Inside the guest VM you see a virtual RemoteFX Display Adapter in the Device Manager:
And as you can see Direct3D is available and enabled. Note that this is over RDP to a VM! The VM’s console curiously displays following message:
Hard to show on static screenshots, but I have to say that RemoteFX user experience is noticeably better compared to a regular RDP. Everything works smoother and faster, scrolling pages, moving windows is a snap. You can play videos / YouTube, etc. But I was more interested in real use case which are high end 3D applications. So I proceeded to install Steam…
Yes! this is GTA V running over Remote Desktop in a VM!
The frame rate sucks quite considerably, even in safe mode, but it was playable and quite responsive (no lag). I actually spent couple of hours going through it and except for low FPS had no issues.
I also spun up this Wyse Thin Client terminal:
disconnected my RDP session and reconnected from the terminal… poof the game was still going:
I even got sound out of the little thing.
I suspect that the low FPS is rather to do with small GPU horse power and vRAM assigned rather that with remote viewing or NVIDIA itself. Unfortunately in Hyper-v it’s impossible to control or fine tune assignment of GPU resources to a particular VM beyond simple on/off switch. The K1 card supports 32 users, so I was only getting 1/32th power and RAM. Perhaps I could have spawned 32 VMs with GTA. Or Call Of Duty multiplayer….
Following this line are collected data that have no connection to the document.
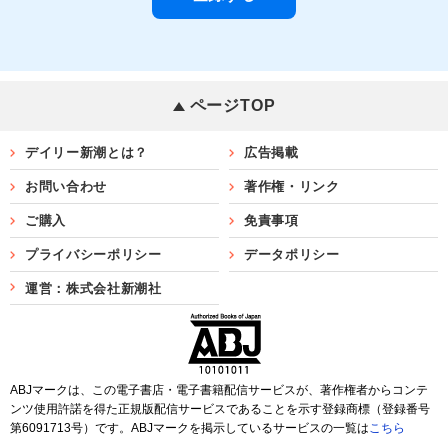
ページTOP
デイリー新潮とは？
広告掲載
お問い合わせ
著作権・リンク
ご購入
免責事項
プライバシーポリシー
データポリシー
運営：株式会社新潮社
ABJマークは、この電子書店・電子書籍配信サービスが、著作権者からコンテ
ンツ使用許諾を得た正規版配信サービスであることを示す登録商標（登録番号
第6091713号）です。ABJマークを掲示しているサービスの一覧は
こちら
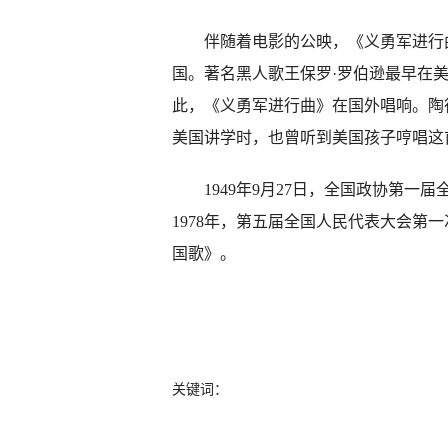
伴随着电影的公映，《义勇军进行曲》
国。著名黑人歌王保罗·罗伯逊最早在
此，《义勇军进行曲》在国外唱响。陶
美国讲学时，也曾听到美国孩子哼唱这
1949年9月27日，全国政协第一
1978年，第五届全国人民代表大会第
国歌》。
关键词：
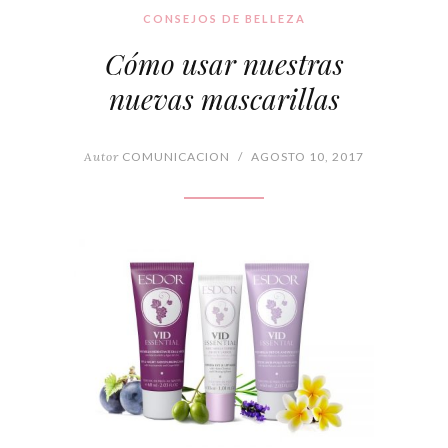
CONSEJOS DE BELLEZA
Cómo usar nuestras
nuevas mascarillas
Autor
COMUNICACION
/
AGOSTO 10, 2017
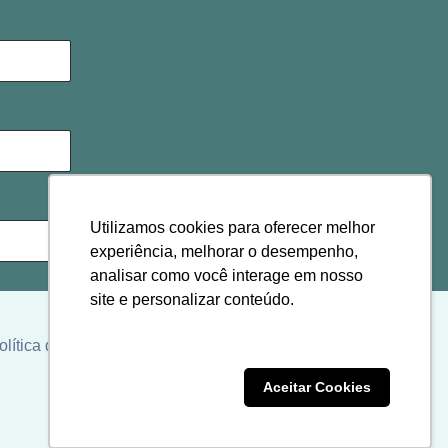
Utilizamos cookies para oferecer melhor
experiência, melhorar o desempenho,
analisar como você interage em nosso
site e personalizar conteúdo.
olítica de cookies
Clique aqui
Recusar Cookies
Aceitar Cookies
ordo com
In ending notes I have to conclude that this is a rather interesting technology. According to NVIDIA, Cloud is future of Gaming. In fact they already have cloud game streaming service:
http://shield.nvidia.com/game-streaming-with-geforce-now
Beware of campers who now will be able to disconnect from online games for months at a time.
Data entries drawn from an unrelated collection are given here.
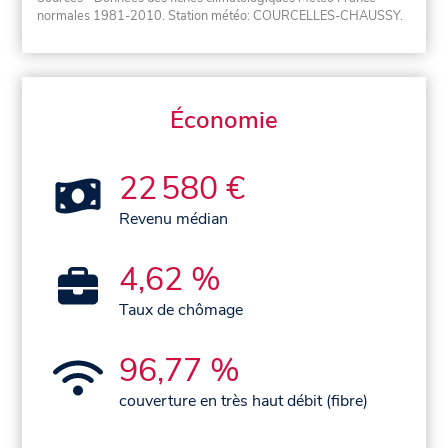
normales 1981-2010
. Station météo: COURCELLES-CHAUSSY.
Économie
22 580 €
Revenu médian
4,62 %
Taux de chômage
96,77 %
couverture en très haut débit (fibre)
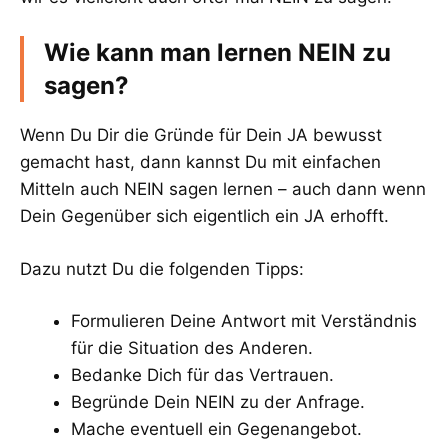
Wie kann man lernen NEIN zu
sagen?
Wenn Du Dir die Gründe für Dein JA bewusst
gemacht hast, dann kannst Du mit einfachen
Mitteln auch NEIN sagen lernen – auch dann wenn
Dein Gegenüber sich eigentlich ein JA erhofft.
Dazu nutzt Du die folgenden Tipps:
Formulieren Deine Antwort mit Verständnis
für die Situation des Anderen.
Bedanke Dich für das Vertrauen.
Begründe Dein NEIN zu der Anfrage.
Mache eventuell ein Gegenangebot.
Thanks for this post, this sounds quite interesting. Presumably this would also work using Server 2008 R2 as a host and Windows 7 VMs wouldn’t it?
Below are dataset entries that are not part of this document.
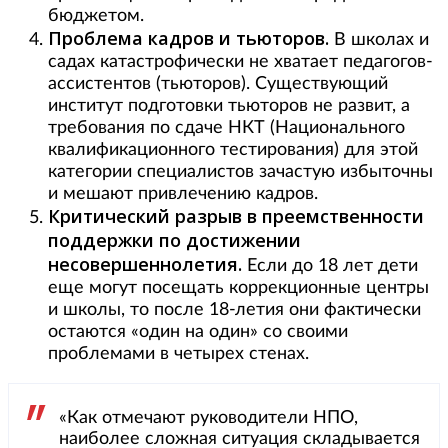
бюджетом.
Проблема кадров и тьюторов.
В школах и
садах катастрофически не хватает педагогов-
ассистентов (тьюторов). Существующий
институт подготовки тьюторов не развит, а
требования по сдаче НКТ (Национального
квалификационного тестирования) для этой
категории специалистов зачастую избыточны
и мешают привлечению кадров.
Критический разрыв в преемственности
поддержки по достижении
несовершеннолетия.
Если до 18 лет дети
еще могут посещать коррекционные центры
и школы, то после 18-летия они фактически
остаются «один на один» со своими
проблемами в четырех стенах.
«Как отмечают руководители НПО,
наиболее сложная ситуация складывается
Yes, provided that Windows 7 VM is of Enterprise edition. This technology has been around for quite a few years and K1 card in fact is old by today’s standard. It’s just that I never had a chance to play with it. The new Tesla M60 is supposed to be way better.
Wow, really cool, but $3,000 USD for a virtual video card is a bit much… But like everything else in this field in 5 years this should be commodity.
Supposedly is possible to mod certain GeForce cards with certain model chips to become Quadros, NVSs or in this case GRIDs. Would work enough well for testing (“don’t use this in a production environment” ™).
http://www.eevblog.com/forum/chat/hacking-nvidia-cards-into-their-professional-counterparts/
This EEVblog site is full of electronic wisdom 🙂
I think you can use almost any DirectX 11 class card with RemoteFX. There’s an outdated list at http://blogs.msdn.com/b/rds/archive/2013/11/05/gpu-requirements-for-remotefx-on-windows-server-2012-r2.aspx
I’ve also toyed with PCIe pass through to VMs in Vmware. As long as you’re using a Quadro or AMD card seemed to work well (though obviously limited to one card per VM).
But the GRIDs have the memory and hypervisor (namely Vmware) support to scale this properly.
Thats very interesting. I will try if I can use generic GeForce or Quadro with RemoteFX.
reminds me of this http://lg.io/2015/04/12/run-your-own-high-end-cloud-gaming-service-on-ec2.html
Oh wow I didn’t know you can get GPU instance on EC2. I will try this right away. I would probably still prefer to do RemoteFX rather than VPN and Steam Streaming. But I can try both.
What server did you install this in? I have been trying to get the K1 to work on our server but when I get to the RemoteFX settings, the computer doesn’t see the K1.